At $t_3/T=0.30$ (figure 10c), the LEV detaches further from the wing surface. For the unswept wing, the LEV colour becomes even lighter. Comparing the temporal evolution of the LEV colour for the unswept wing, we see that the LEV generates progressivelylower positive moments, agreeing well with the decreasing moment measurement shown in figure 8(a). The LEV continues to generate positive moments near the root region and negative moments near the tip region for the $\varLambda =10^\circ$ swept wing, although it is largely aligned with the pivot axis (see also the side view of figure 8f). This is again a result of the non-conventional funnel-shaped $\phi$ field near the wing root and the teardrop-like $\phi$ field near the wing tip (figures 9b,e). This trend persists for the $\varLambda =20^\circ$ wing. However, the LEV generates more positive moments due to its shorter distance from the leading edge and the wing surface near the wing root. Moreover, the size of the LEV iso-$Q$ surface also becomes larger for the $\varLambda =20^\circ$ wing as compared to the previous time steps, indicating a stronger LEV and thus a higher aerodynamic moment, which explains why the $C_M$ of $\varLambda =20^\circ$ peaks at approximately $t_3/T$ in figure 8(a). This is also reflected in the spanwise moment plot in figure 10(f), where the LEV generates more positive moments for the $\varLambda =20^\circ$ wing than the $\varLambda =10^\circ$ wing. The TV again behaves similarly to the previous time steps for all three wings, although it becomes less coherent and detaches from the wing surface.

It is worth noting that the integral of $-2Q\phi$ over the $(x,y)$-plane (i.e. figures 10d–f) also includes contributions from other vortical structures. In figures 10(a–c), we can see that there are four main structures on each wing: the LEV, the TV, the trailing-edge vortex, and the vortex tube on the aft wing surface. Figure 9 shows that the amplitude of the influence field $\phi$ is zero near the trailing edge due to symmetry. This means that the contribution to the moment by the trailing-edge vortex is negligible, because $-2Q\phi$ approaches zero in this region and makes no contribution to the integrand. The aft wing vortex tube is small in size compared to the LEV and TV. In addition, it is not as coherent, because it breaks down at $t_2/T=0.22$. Therefore, we would expect its contribution to the integral to be small as well.
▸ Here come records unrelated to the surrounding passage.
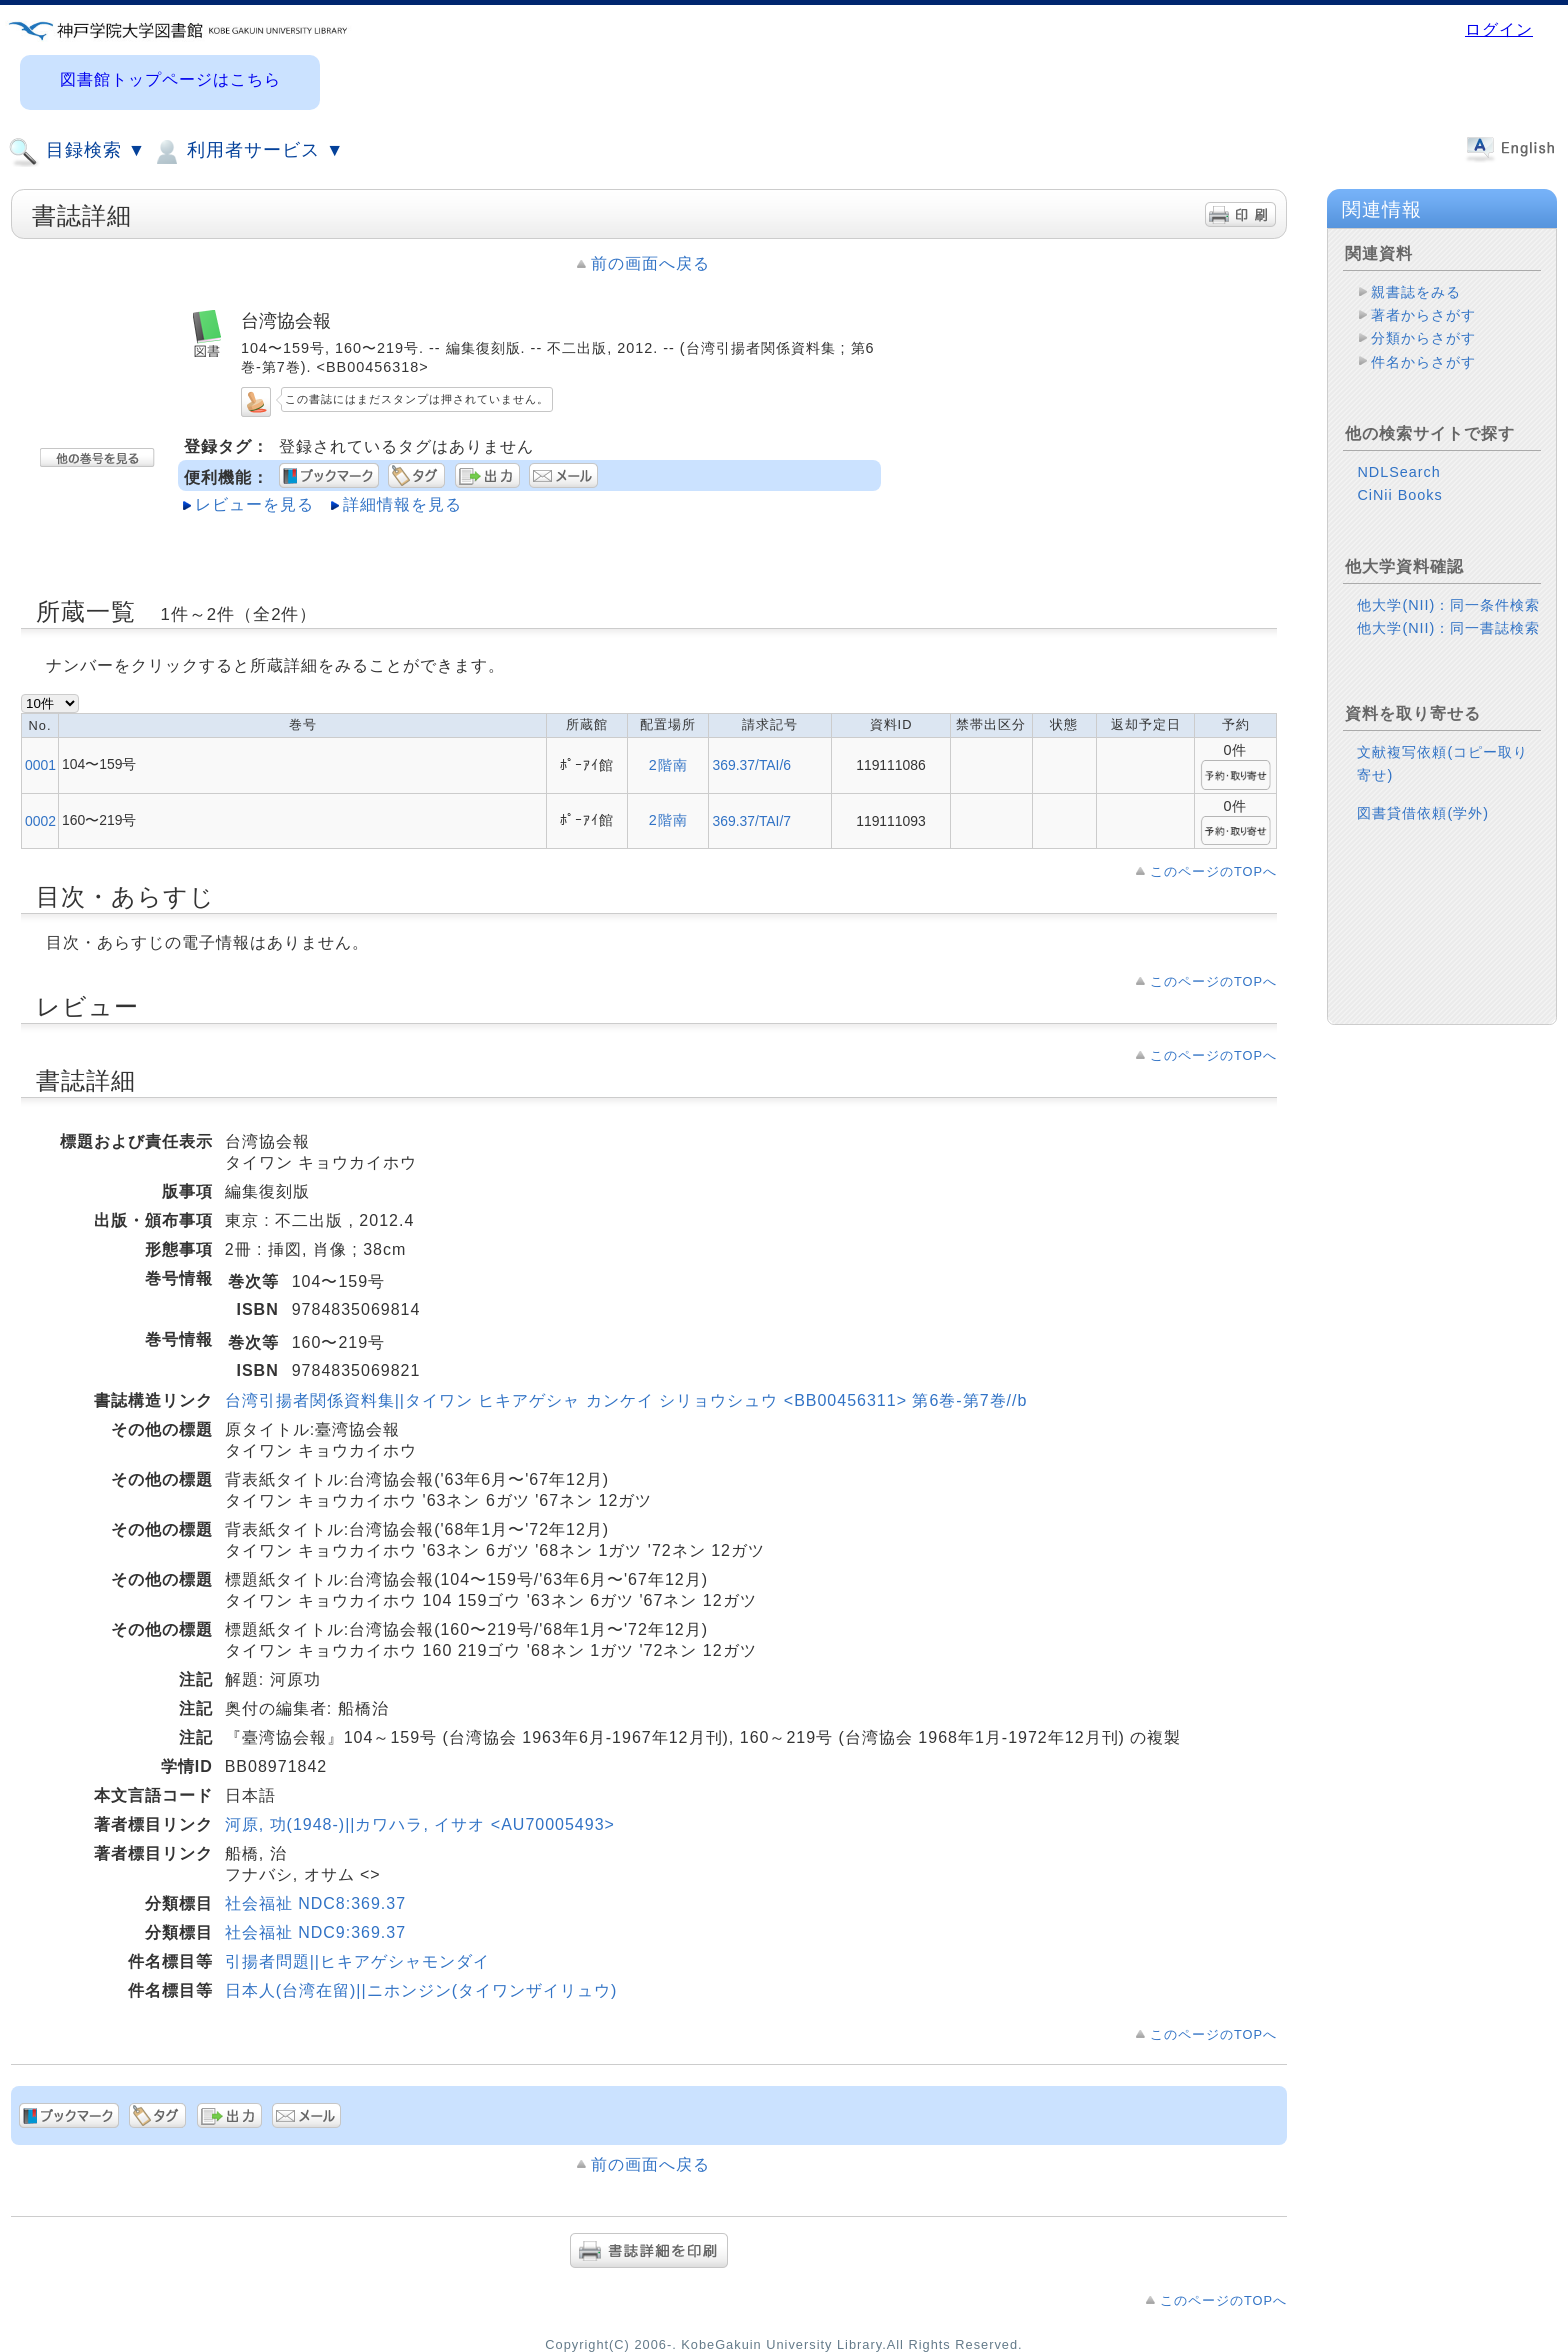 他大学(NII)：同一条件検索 (1448, 605)
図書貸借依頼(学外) (1423, 813)
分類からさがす (1423, 338)
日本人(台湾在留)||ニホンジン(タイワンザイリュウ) (421, 1990)
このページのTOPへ (1213, 871)
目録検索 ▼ (77, 152)
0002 (40, 821)
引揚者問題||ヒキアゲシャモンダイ (357, 1961)
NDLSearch (1398, 472)
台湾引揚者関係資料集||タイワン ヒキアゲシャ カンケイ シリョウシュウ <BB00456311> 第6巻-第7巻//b (626, 1400)
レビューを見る (254, 504)
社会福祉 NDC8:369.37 (315, 1903)
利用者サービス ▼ (247, 152)
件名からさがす (1423, 362)
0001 (40, 765)
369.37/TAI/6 (751, 765)
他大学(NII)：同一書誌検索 (1448, 628)
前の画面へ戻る (650, 263)
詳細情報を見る (402, 504)
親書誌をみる (1416, 292)
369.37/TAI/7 (751, 821)
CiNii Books (1399, 495)
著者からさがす (1423, 315)
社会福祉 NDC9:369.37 (315, 1932)
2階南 (668, 765)
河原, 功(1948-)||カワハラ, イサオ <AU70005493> (420, 1824)
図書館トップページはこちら (170, 79) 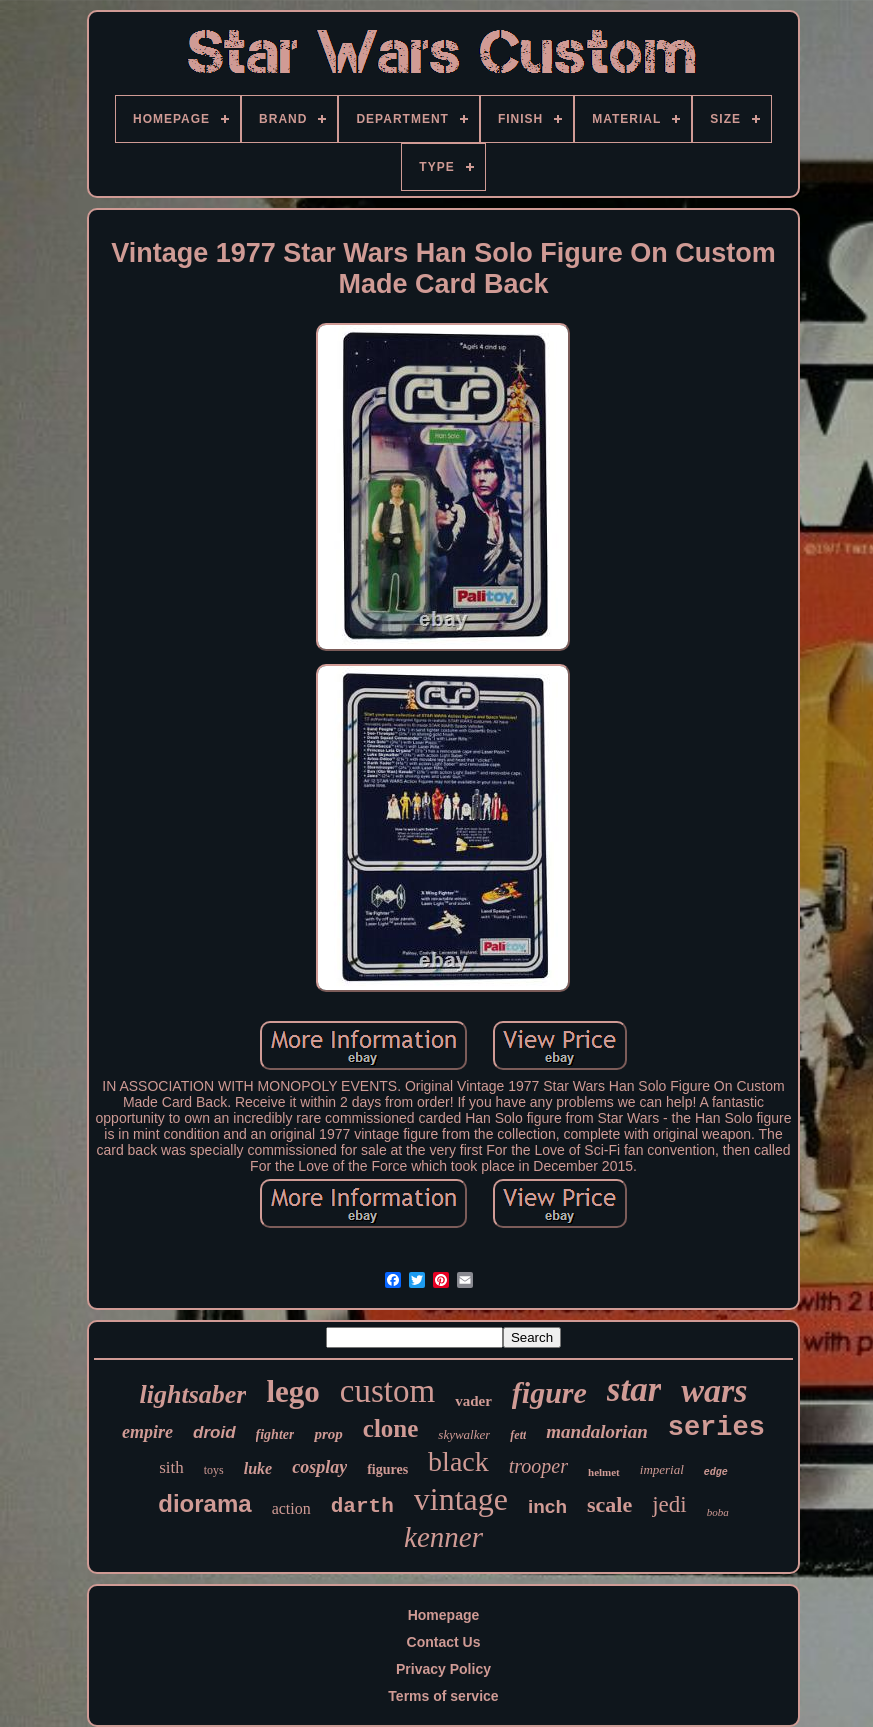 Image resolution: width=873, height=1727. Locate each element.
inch (547, 1506)
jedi (669, 1504)
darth (362, 1506)
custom (387, 1391)
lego (292, 1391)
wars (714, 1390)
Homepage (444, 1615)
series (716, 1428)
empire (147, 1432)
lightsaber (193, 1394)
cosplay (319, 1467)
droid (214, 1432)
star (634, 1389)
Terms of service (443, 1696)
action (291, 1508)
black (458, 1461)
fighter (275, 1434)
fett (518, 1435)
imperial (662, 1469)
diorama (204, 1503)
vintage (461, 1499)
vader (473, 1401)
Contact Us (444, 1642)
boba (718, 1512)
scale (609, 1504)
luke (258, 1468)
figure (549, 1392)
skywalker (464, 1434)
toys (214, 1470)
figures (387, 1469)
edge (716, 1472)
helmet (604, 1472)
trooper (538, 1466)
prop (328, 1434)
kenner (443, 1537)
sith (171, 1467)
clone (391, 1428)
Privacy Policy (443, 1669)
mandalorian (596, 1431) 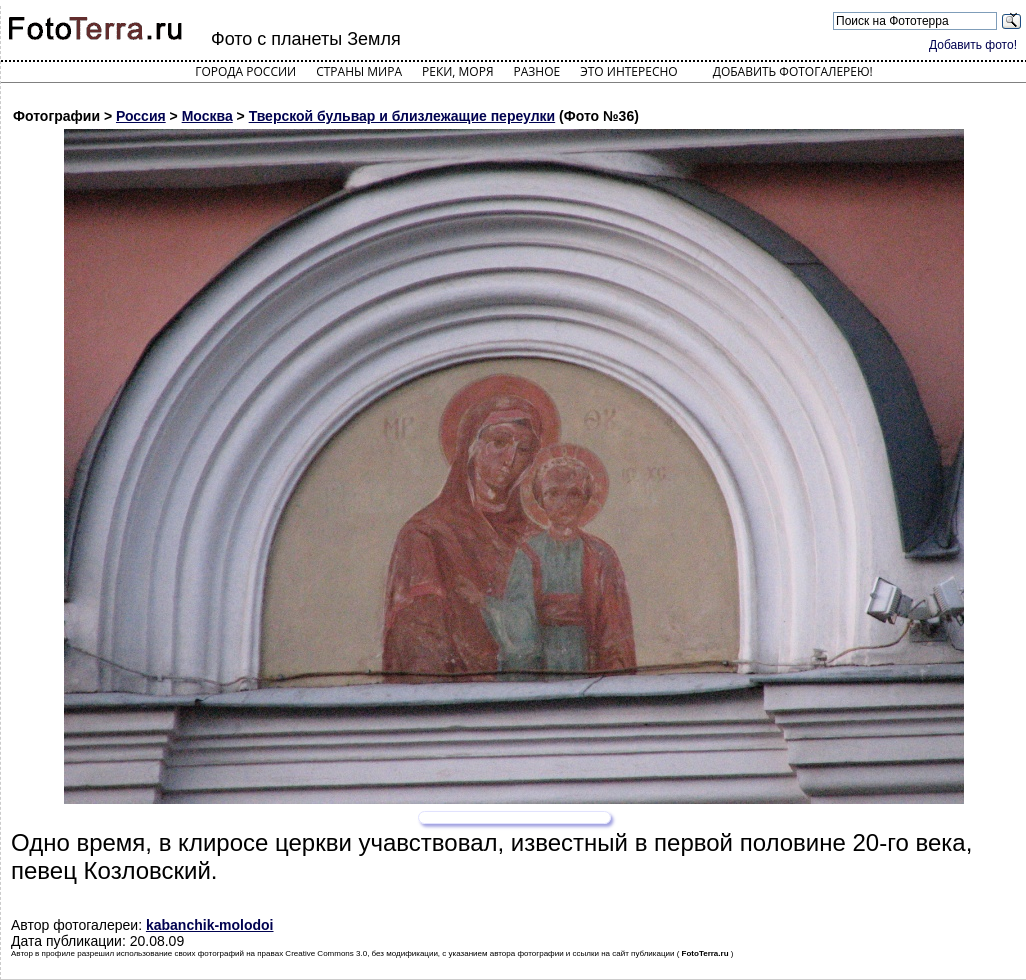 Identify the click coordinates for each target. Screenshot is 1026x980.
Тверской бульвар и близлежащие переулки (402, 116)
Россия (141, 116)
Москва (207, 116)
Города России (245, 71)
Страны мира (359, 71)
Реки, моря (457, 71)
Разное (537, 71)
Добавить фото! (973, 45)
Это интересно (629, 71)
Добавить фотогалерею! (793, 71) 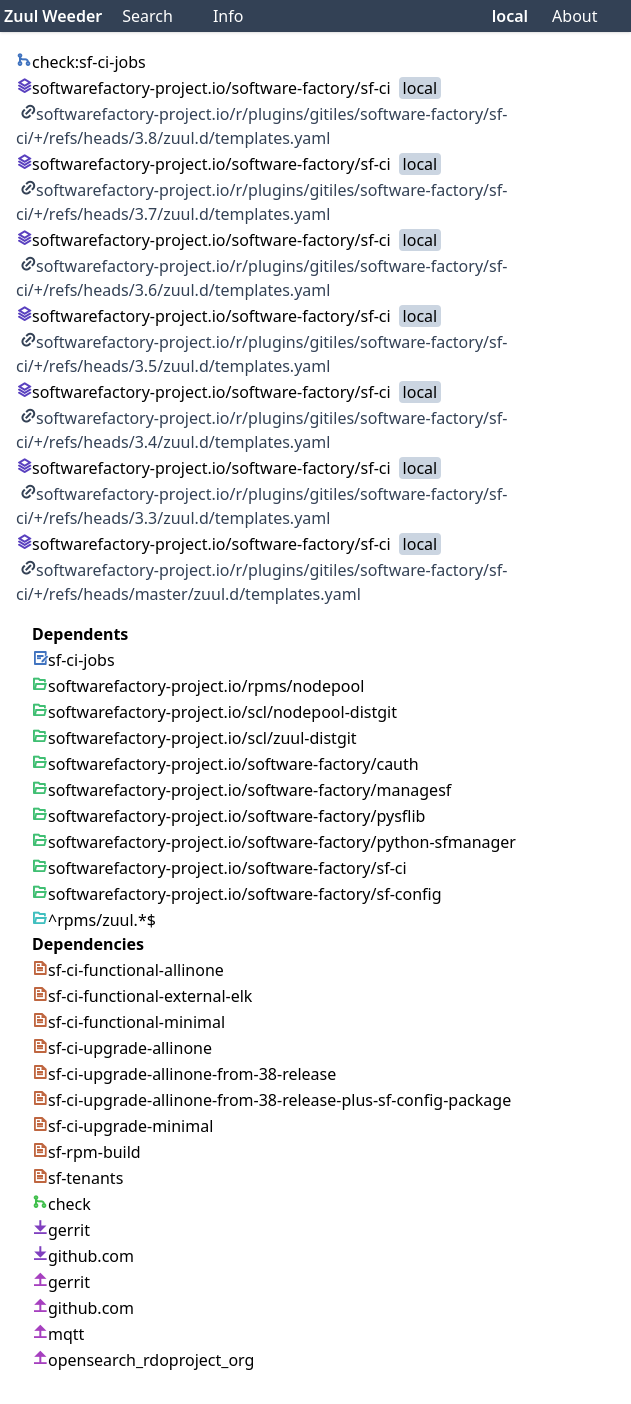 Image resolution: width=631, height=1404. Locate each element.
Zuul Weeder (53, 16)
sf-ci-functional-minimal (128, 1022)
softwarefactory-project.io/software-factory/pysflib (228, 816)
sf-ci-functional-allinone (128, 970)
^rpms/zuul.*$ (94, 920)
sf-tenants (77, 1178)
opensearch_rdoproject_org (143, 1360)
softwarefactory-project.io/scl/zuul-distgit (194, 738)
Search (147, 16)
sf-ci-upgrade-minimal (122, 1126)
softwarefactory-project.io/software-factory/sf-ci (203, 88)
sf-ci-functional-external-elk (142, 996)
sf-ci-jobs (73, 660)
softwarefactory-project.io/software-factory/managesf (241, 790)
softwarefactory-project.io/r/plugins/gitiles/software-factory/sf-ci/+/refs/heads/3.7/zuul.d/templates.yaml (261, 202)
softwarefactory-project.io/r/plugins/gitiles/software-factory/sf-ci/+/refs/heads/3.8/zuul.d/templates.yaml (261, 126)
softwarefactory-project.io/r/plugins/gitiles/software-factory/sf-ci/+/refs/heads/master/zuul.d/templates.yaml (261, 582)
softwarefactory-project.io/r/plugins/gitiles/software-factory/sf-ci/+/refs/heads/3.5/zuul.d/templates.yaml (261, 354)
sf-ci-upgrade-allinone (122, 1048)
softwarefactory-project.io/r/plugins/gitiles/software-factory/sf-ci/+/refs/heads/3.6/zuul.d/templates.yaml (261, 278)
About (574, 16)
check (61, 1204)
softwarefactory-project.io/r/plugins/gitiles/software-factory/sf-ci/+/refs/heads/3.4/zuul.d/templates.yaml (261, 430)
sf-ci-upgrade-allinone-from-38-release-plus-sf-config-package (271, 1100)
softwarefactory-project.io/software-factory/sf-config (237, 894)
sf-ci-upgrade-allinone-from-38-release (184, 1074)
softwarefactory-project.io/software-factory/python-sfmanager (274, 842)
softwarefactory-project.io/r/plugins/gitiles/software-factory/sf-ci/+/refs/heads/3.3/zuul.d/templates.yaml (261, 506)
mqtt (58, 1334)
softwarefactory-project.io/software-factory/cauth (225, 764)
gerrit (61, 1230)
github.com (83, 1256)
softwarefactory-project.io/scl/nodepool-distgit (214, 712)
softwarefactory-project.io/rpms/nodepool (198, 686)
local (510, 16)
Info (228, 16)
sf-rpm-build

In summary, the FMPM enables us to associate the complex three-dimensional vortex dynamics with the corresponding vorticity-induced moments, and explains quantitatively the mechanisms behind the observed differences in the unsteady moment generation, which further drives the pitching motion of these swept wings. These insightful analyses would not have been possible without the FMPM.